Balachandran S, Cross MH, Karthikeyan S, Mulpur A, Hansbro SD, Hobson P.
The Yorkshire Heart Centre, Leeds General Infirmary, United Kingdom.
BACKGROUND: Hemodilution occurring with cardiopulmonary bypass imposes a risk for blood transfusion. Autologous priming of the cardiopulmonary bypass circuit at the initiation of bypass partially replaces the priming solution with autologous blood. We examined the efficacy of autologous priming of the circuit in reducing blood transfusion. METHODS: One hundred and four patients were entered into a prospective, randomized, controlled study. Initiation of cardiopulmonary bypass was with or without autologous priming. RESULTS: With autologous priming, a mean volume of 808.8 +/- 159.3 mL of priming solution was replaced with autologous blood.

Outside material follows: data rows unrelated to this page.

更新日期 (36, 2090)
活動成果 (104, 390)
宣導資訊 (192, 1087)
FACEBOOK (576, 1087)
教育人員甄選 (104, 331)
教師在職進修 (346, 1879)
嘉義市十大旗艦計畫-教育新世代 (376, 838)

This allowed a higher hematocrit value on admission to the intensive care unit and at discharge from hospital. In all, 49% of the control group required a blood transfusion compared with 17% from the autologous priming group (p = 0.0007). The mean volume of blood transfused was 277.6 +/- 363.8 mL in the control group compared with 70.1 +/- 173.5 mL in the autologous priming group (p = 0.0005). CONCLUSIONS: Retrograde autologous priming of the bypass circuit reduces homologous blood transfusion owing to the reduction in bypass circuit priming volume.